When Leonard Stefanelli was a senior at the old Polytechnic High School in San Francisco, the dean of boys, Paul Hungerford, called him into his office. Hungerford used to be a football coach, and Stefanelli was a tough, skinny kid with a bad attitude. But Hungerford liked him and thought it was time for some tough love.

“Stefanelli,” the dean told him, “I know you have some brains, but if you go outside in that world and f— around like you f— around in this school, you will end up picking up garbage.”

That is exactly what happened. He went into the garbage business.
Stefanelli started hauling garbage at 19, rose to be “a boss scavenger,” was a shareholder in Sunset Scavenger at 23, became president of the company at 31, helped overhaul the industry, became a solid waste expert, made some nasty enemies, and got fired after 20 years.

It is a wild story, and Stefanelli tells it in a new book, “Garbage,” published last fall by the University of Nevada. Sunset Scavenger, the company he headed, has turned into Recology Inc., a billion-dollar, employee-owned enterprise with 45 operating companies, and more than 800,000 customers in three states. “And this was built by a bunch of garbagemen, not by some Wall Street guy in a suit,” Stefanelli said.

Stefanelli is 83 now and mostly retired. A native San Franciscan with the old-time San Francisco accent, he has a growly voice. He is a plain talker, his words laced with salty images. He’s a man who likes to talk about his life and times, the hard work, the problems, his family, his friends, his enemies.

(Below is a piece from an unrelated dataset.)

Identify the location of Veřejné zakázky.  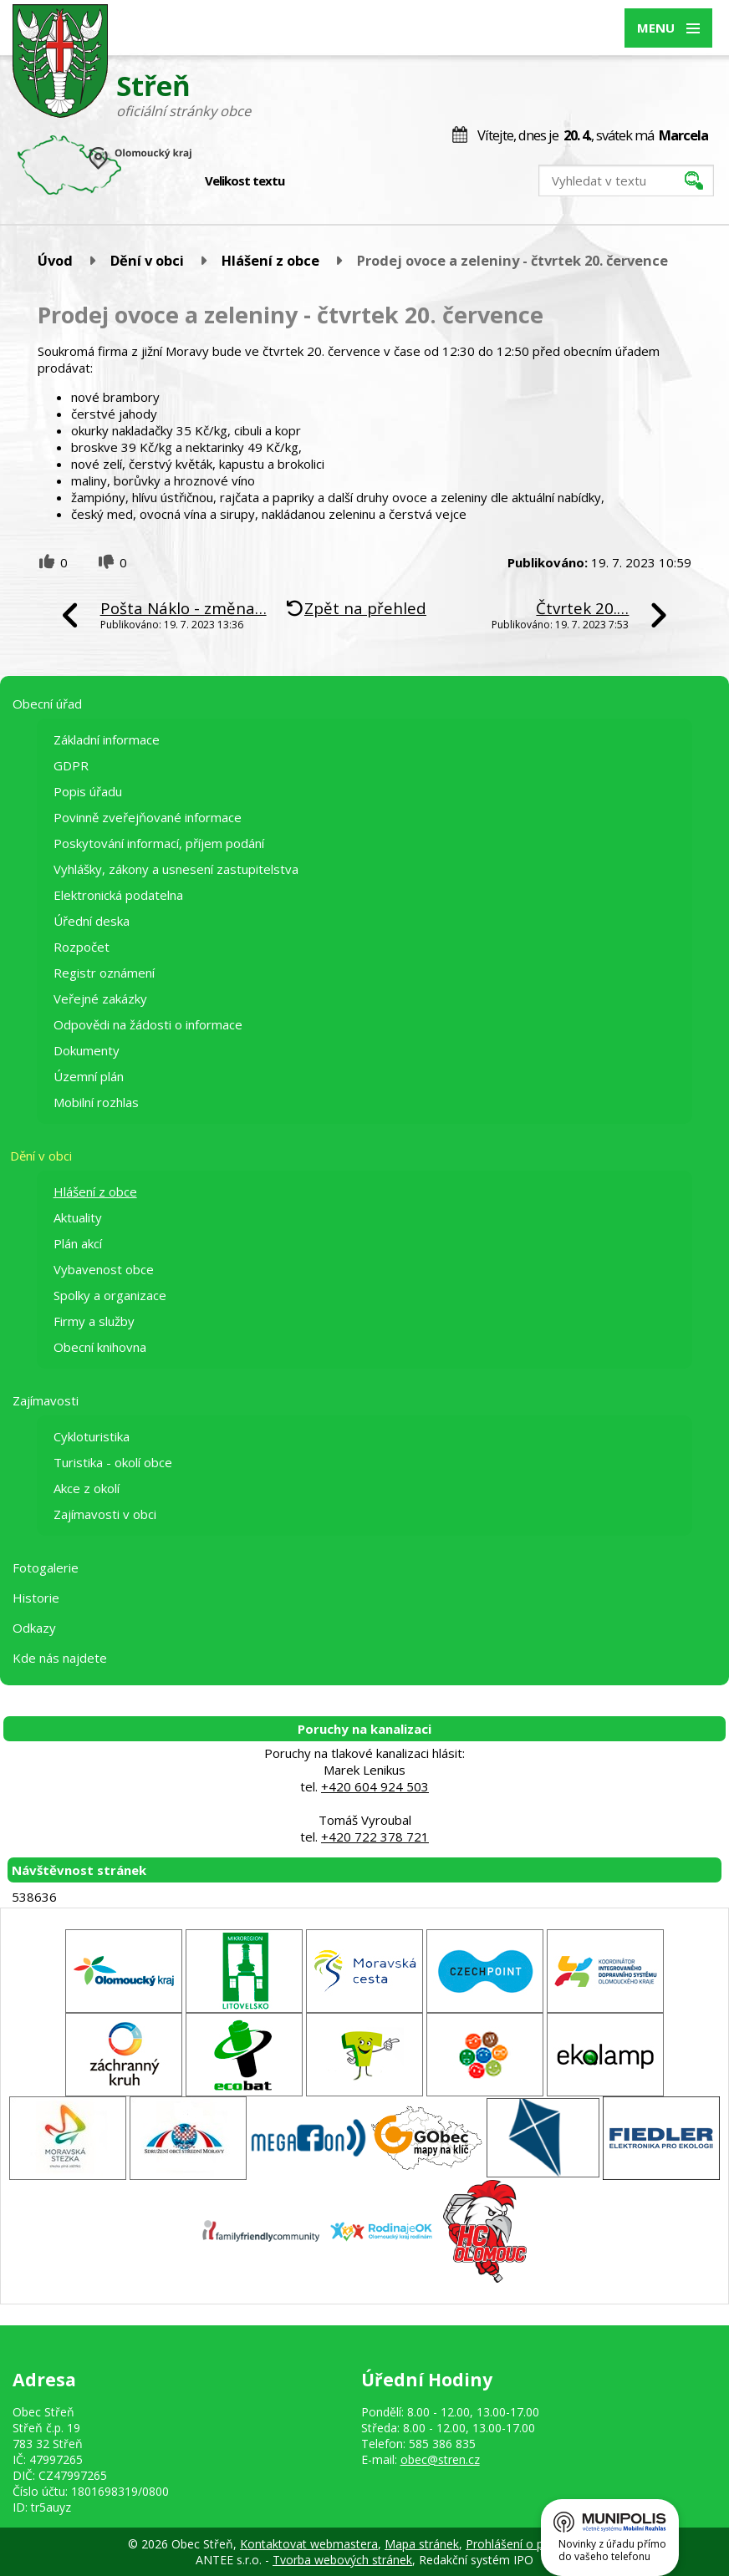
(100, 998).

In his book, he is quick to point out his trade was not a refined one. “The garbage business is what most people historically assume to be the lowest rung on the social ladder of life,” he writes.

In conversation he talks easily about the hard work garbagemen used to do — how they carried heavy cans on their backs up and down steep stairs and packed every load up to the back of the open truck. They also had to sort the garbage to pick out bottles, cardboard and other usable goods, and take the rest of it to the dump.

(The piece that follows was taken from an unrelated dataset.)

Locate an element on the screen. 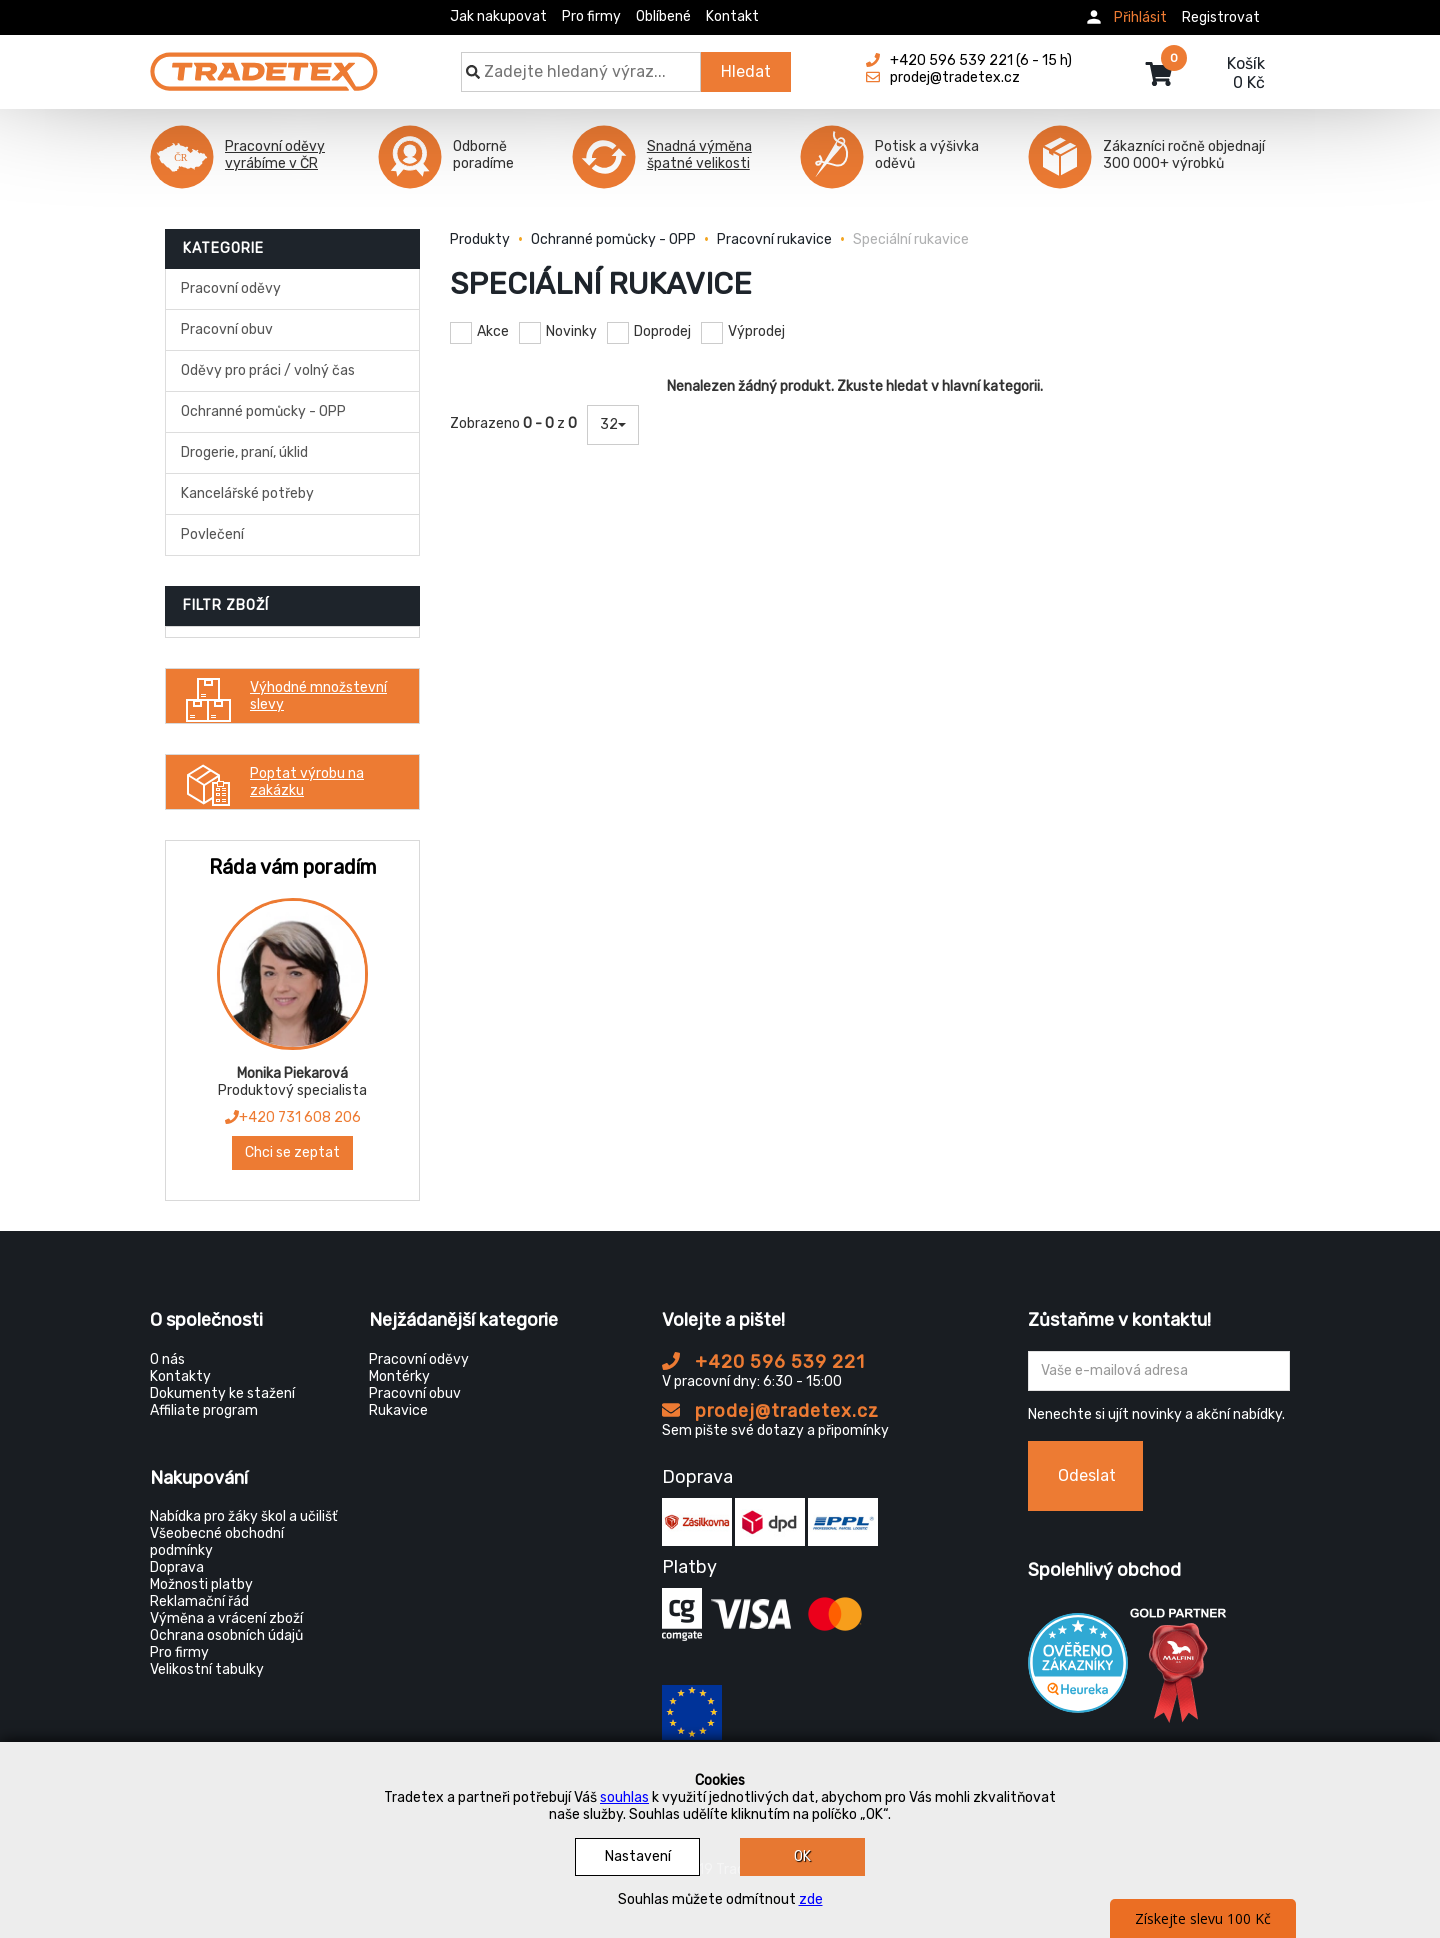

This is not one of the fine arts. Stefanelli does not talk about “trash” or “rubbish.” It’s garbage to him, and it contains rotten fruit, maggots sometimes, old papers, junk, sour milk, all the stuff people throw away. It stinks.

But when Stefanelli talks about the world of garbage collection, it is with pride. “I enjoyed working on the truck,” he said. “It was a macho thing. I was proud to be a scavenger.”

San Francisco produces a million tons of waste a year, and somebody has to pick it up. It became the job of Italian immigrants, who came to this country with no skills. Some, like A.P. Giannini, became famous. But others did the dirty jobs.